▶
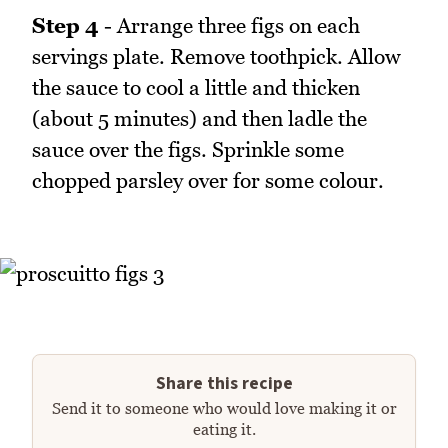
Step 4
- Arrange three figs on each
servings plate. Remove toothpick. Allow
the sauce to cool a little and thicken
(about 5 minutes) and then ladle the
sauce over the figs. Sprinkle some
chopped parsley over for some colour.
Share this recipe
Send it to someone who would love making it or
eating it.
◀
> _EXERCISE DIRECTIONS_: Please reproduce the listing word for word, but only from the line that contains "chopped parsley over for some colour." to its last line, inclusive.

> _ANSWER_:
chopped parsley over for some colour.
Share this recipe
Send it to someone who would love making it or
eating it.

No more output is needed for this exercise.